The key challenge for marketers and sales is to find that optimal scenario that allows you to stay within [a] trade budget and achieve the company’s sales and profit goals — and yet still lets you stay within the retailer’s margin requirements. You need to be able to quickly go through all the possible combinations and figure out which ones work for you and for the retailer.
How would you leverage scenario planning to give a competitive edge for key promotional holidays?
The first thing I would do would be to get a head start with negotiations. Even before the retailer tells me what’s available or what I should be doing, I would want to proactively come up with a series of combinations. You’d don’t start with just one or two examples, rather you start with the equivalent of a Swiss army knife, where you have a number of scenarios already prebuilt into the planning and you know what an aggressive trade plan would be and all the combinations in between. When I’m sitting in negotiations armed with this information, I’m dealing from a position of knowledge as opposed to just saying, “let me get back to you.”
Take Fourth of July: We know it’s critical to get a lot of product into the store, even if it’s not at the exact price point you ideally want because if you don’t have enough product, you’re going to be out of stock and you’re not going to meet your volume goals. One of the ways I would use scenario planning is to find the right mix of product. I would construct a scenario where I could offer a deep discount on my key 2-liter size, coming in at a price point where I might not make any money, but then say to the retailer, “I can meet that price but in return you must meet my price on cans.” I can use cans, where there is less price elasticity, to cover the 2-liter bottles, where there’s greater price elasticity. The application of scenario planning extends beyond holidays to every day of the year.

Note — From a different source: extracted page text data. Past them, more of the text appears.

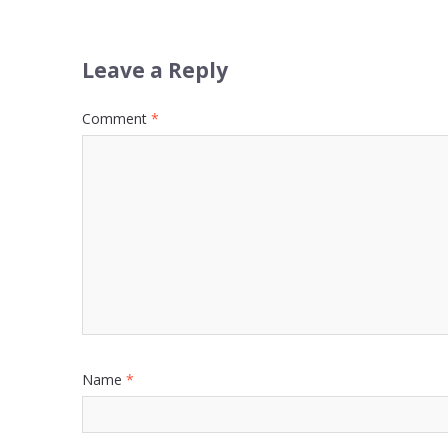
Leave a Reply
Comment
*
Name
*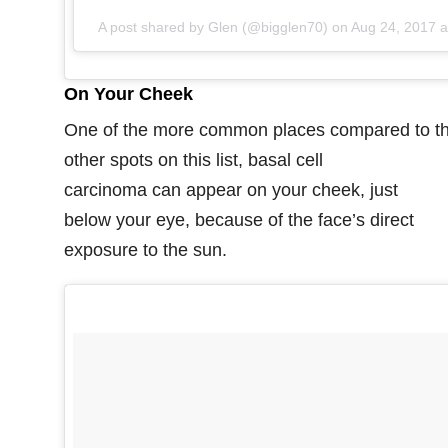
A post shared by Glen (@bigglen70) on
Aug 24, 2017 at 9:17am PDT
On Your Cheek
One of the more common places compared to t
other spots on this list, basal cell
carcinoma can appear on your cheek, just
below your eye, because of the face’s direct
exposure to the sun.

What advantages can scenario planning offer during holiday times?
The greatest advantage is speed — it enables me to give a retailer a quick yes or no commitment. With the aid of scenario planning, I have the ability to go internally to my organization and practically get pre-approval. And I don’t have to crunch the numbers and go back and make my case.

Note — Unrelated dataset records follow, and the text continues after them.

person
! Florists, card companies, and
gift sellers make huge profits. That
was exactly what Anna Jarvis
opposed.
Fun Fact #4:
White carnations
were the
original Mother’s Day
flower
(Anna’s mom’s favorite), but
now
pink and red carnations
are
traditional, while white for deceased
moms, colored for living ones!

There’s another, secondary aspect to what I’m describing, which is given the enormous costs of promotional events, the finance department often focuses on the expenses and loses sight of shipments and revenues. With scenario planning, I can present the total picture and say, “This million dollars in promotion will generate this volume of sales and this amount of profit not simply across the particular package promotion but across the entire product line.” The entire product line shares our margins; that’s the power that scenario planning gives me.
How can this type of planning help you be more responsive to competition?
It can help in several ways. One is speed. Two, I can prepare a lot more scenarios rather than using just pen and pencil and Excel spreadsheets. And finally, by doing scenario planning, I am not just keeping my own objectives, but I’m also balancing it with the retailer’s objectives. So that when I come in, not only can I say: Here’s what I want you to sell, but here is how the different scenarios work for you. As a result, you get closer to what is a win-win situation for everyone.
What are the advantages of using this technology over the current method?
Along with the speed and flexibility gained by moving away from manual spreadsheets, the technology enables you to access the appropriate syndicated consumer data and to tie together that information with manufacturing costs. It allows you to gain insight through the analytics that are built into the technology, letting you generate reports and evaluate the effectiveness of the promotion. By having such a system that pulls together all the information together, you can focus on the scenarios themselves and figuring out how to optimize your sales and profits.